Oil prices decline as Middle East tensions ease: Brent crude falls below $90

Investors await consumer price index data from U.S. and China later this week
Oil prices decline as Middle East tensions ease: Brent crude falls below $90
Goldman Sachs forecasts Brent crude to stay below $100.

Oil prices saw on Monday a decline of over $1 per barrel. Brent crude, specifically, fell below $90 as tensions in the Middle East eased following Israel’s commitment to engage in new discussions for a potential ceasefire in the six-month conflict. By 04:30 GMT, Brent crude futures had dropped by $1.42, equivalent to a 1.6 percent decrease, settling at $89.75 per barrel. Simultaneously, U.S. West Texas Intermediate (WTI) crude saw a decline of $1.32, or 1.5 percent, with a price of $85.59 per barrel.

Read more: Oil prices surge above $90, reaching highest level since October

Saudi Arabia, the leading oil exporter globally, raised the official selling prices for all crude grades to Asia in May, as anticipated, due to a tightening of the supply of heavy oil. In another development, a fire incident occurred on an offshore platform operated by Mexico’s national oil company, Pemex, resulting in the unfortunate death of at least one contractor. This event followed Pemex’s request for its trading unit to cancel up to 436,000 barrels per day of crude exports in April.

According to analysts at Goldman Sachs, they predict that Brent crude will remain below $100 per barrel in their base case scenario. This scenario assumes stable demand, no further geopolitical disruptions to oil supply, and an increase in production by OPEC+ during the third quarter, given the availability of spare capacity.
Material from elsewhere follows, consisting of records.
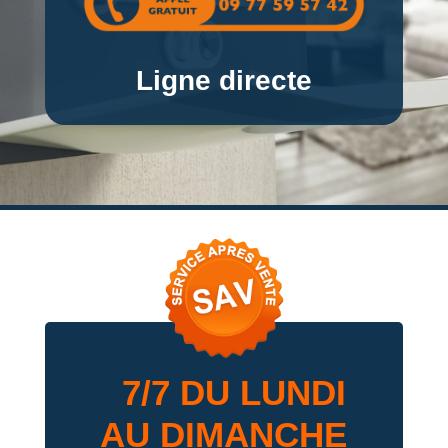
Ligne directe
7/7 DU LUNDI
AU DIMANCHE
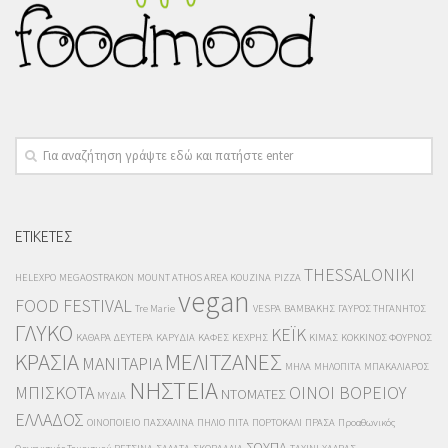
ΕΤΙΚΕΤΕΣ
THESSALONIKI
HELEXPO
MEGAOSTRAKON
MOUNT ATHOS AREA KOUZINA
PIZZA
vegan
FOOD FESTIVAL
Tre Marie
VESPA
ΒΑΜΒΑΚΗΣ
ΓΑΥΡΟΣ ΤΗΓΑΝΗΤΟΣ
ΓΛΥΚΟ
ΚΕΪΚ
ΚΑΘΑΡΑ ΔΕΥΤΕΡΑ
ΚΑΡΥΔΙΑ
ΚΑΦΕΣ
ΚΕΧΡΗΣ
ΚΙΜΑΣ
ΚΟΚΚΙΝΟΣ ΦΟΥΡΝΟΣ
ΚΡΑΣΙΑ
ΜΕΛΙΤΖΑΝΕΣ
ΜΑΝΙΤΑΡΙΑ
ΜΗΛΑ
ΜΗΛΟΠΙΤΑ
ΜΠΑΚΑΛΙΑΡΟΣ
ΝΗΣΤΕΙΑ
ΜΠΙΣΚΟΤΑ
ΟΙΝΟΙ ΒΟΡΕΙΟΥ
ΝΤΟΜΑΤΕΣ
ΜΥΔΙΑ
ΕΛΛΑΔΟΣ
ΟΙΝΟΠΟΙΕΙΟ
ΠΑΣΧΑΛΙΝΑ
ΠΗΛΙΟ
ΠΙΤΑ
ΠΟΡΤΟΚΑΛΙ
ΠΡΑΣΑ
Προαθωνικός
ΣΟΥΠΑ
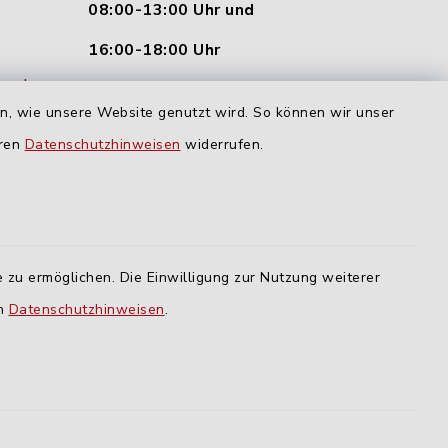
08:00-13:00 Uhr und
16:00-18:00 Uhr
nu.de
Dienstag und Donnerstag:
en, wie unsere Website genutzt wird. So können wir unser
09:00-12:00 Uhr
eren
Datenschutzhinweisen
widerrufen.
Mittwoch:
16:00-18:00 Uhr
Freitag:
 zu ermöglichen. Die Einwilligung zur Nutzung weiterer
geschlossen
en
Datenschutzhinweisen
.
lm
ING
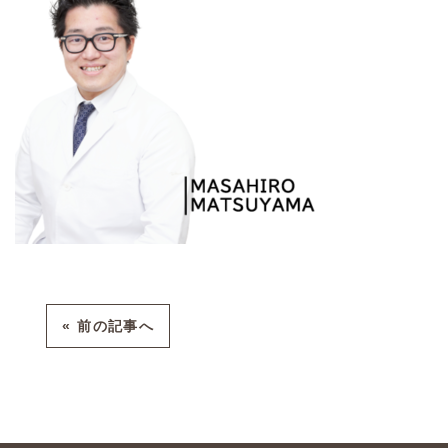
« 前の記事へ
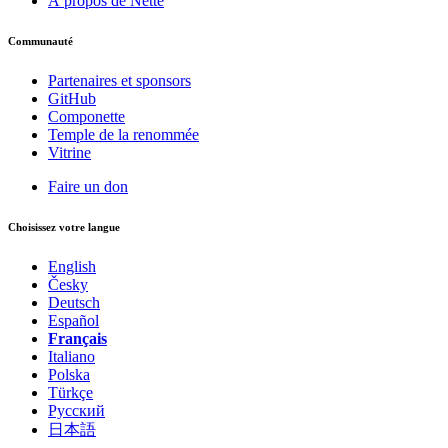
À propos de Nette
Communauté
Partenaires et sponsors
GitHub
Componette
Temple de la renommée
Vitrine
Faire un don
Choisissez votre langue
English
Česky
Deutsch
Español
Français
Italiano
Polska
Türkçe
Русский
日本語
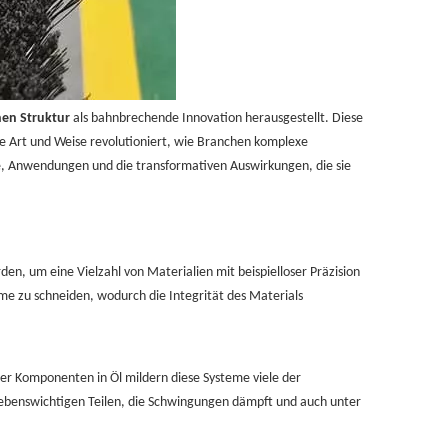
nen Struktur
als bahnbrechende Innovation herausgestellt. Diese
ie Art und Weise revolutioniert, wie Branchen komplexe
e, Anwendungen und die transformativen Auswirkungen, die sie
en, um eine Vielzahl von Materialien mit beispielloser Präzision
me zu schneiden, wodurch die Integrität des Materials
her Komponenten in Öl mildern diese Systeme viele der
lebenswichtigen Teilen, die Schwingungen dämpft und auch unter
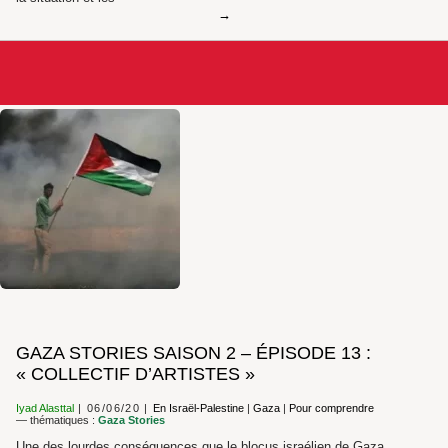
GAZA STORIES SAISON 2 – ÉPISODE 13 :
« COLLECTIF D’ARTISTES »
Iyad Alasttal
06/06/20
En Israël-Palestine
|
Gaza
|
Pour comprendre
— thématiques :
Gaza Stories
Une des lourdes conséquences que le blocus israélien de Gaza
In the United States (U.S.), the number of oil rigs increased by two to reach 508, while gas rigs fell by two to 110. This gas rig count is the lowest recorded since January 2022, as reported by Baker Hughes in its Friday report.
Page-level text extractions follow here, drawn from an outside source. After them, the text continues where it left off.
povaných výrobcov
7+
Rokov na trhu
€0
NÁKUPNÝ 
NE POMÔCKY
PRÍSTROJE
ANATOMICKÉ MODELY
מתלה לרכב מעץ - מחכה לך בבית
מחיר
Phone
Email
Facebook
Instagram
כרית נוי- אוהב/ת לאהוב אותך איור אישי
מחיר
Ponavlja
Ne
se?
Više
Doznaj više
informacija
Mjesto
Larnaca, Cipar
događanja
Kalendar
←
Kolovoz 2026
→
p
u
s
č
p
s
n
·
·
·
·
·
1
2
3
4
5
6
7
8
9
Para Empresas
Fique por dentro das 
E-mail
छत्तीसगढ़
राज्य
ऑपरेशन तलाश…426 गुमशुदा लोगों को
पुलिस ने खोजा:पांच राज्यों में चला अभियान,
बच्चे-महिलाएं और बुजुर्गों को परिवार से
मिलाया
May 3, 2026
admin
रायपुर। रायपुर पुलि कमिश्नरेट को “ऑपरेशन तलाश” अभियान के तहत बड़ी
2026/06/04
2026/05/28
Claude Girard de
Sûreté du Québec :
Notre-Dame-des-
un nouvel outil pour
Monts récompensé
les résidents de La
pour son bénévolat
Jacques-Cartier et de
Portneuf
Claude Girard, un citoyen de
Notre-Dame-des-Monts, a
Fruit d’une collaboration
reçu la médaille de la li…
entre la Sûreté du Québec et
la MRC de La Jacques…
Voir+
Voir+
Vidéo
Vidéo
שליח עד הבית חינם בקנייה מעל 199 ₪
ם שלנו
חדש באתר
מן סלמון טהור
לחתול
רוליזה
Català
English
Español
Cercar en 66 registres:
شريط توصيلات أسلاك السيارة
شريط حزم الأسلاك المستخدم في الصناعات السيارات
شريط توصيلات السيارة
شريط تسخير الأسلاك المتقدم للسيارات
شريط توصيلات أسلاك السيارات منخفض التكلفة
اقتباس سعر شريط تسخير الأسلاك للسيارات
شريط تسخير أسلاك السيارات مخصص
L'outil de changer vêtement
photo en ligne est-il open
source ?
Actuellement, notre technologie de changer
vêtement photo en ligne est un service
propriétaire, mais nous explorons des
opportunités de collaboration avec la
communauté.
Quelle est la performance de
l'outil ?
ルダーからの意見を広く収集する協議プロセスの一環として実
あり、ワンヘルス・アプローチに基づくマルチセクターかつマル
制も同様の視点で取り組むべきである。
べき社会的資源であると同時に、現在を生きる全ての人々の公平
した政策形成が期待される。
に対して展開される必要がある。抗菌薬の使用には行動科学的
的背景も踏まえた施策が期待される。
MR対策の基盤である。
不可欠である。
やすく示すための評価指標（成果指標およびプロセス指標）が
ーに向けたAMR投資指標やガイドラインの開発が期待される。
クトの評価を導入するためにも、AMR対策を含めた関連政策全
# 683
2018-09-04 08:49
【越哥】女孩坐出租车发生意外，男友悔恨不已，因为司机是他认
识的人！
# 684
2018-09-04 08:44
U.S. employment report exceeds expectations

The U.S. employment report released on Friday surpassed expectations, indicating that the economy concluded the first quarter on a solid footing. As a result, the anticipated interest rate cuts by the U.S. Federal Reserve may be delayed this year.

Auckland-based independent analyst Tina Teng suggested that the Fed may postpone rate cuts due to robust U.S. economic data and a tight labor market.

Investors await U.S. and China CPI data

Investors will closely analyze the upcoming consumer price index data from the U.S. and China, which is scheduled for release later this week. These figures will provide further insights into the potential timing of Fed rate cuts and the economic condition of the world’s two largest oil consumers.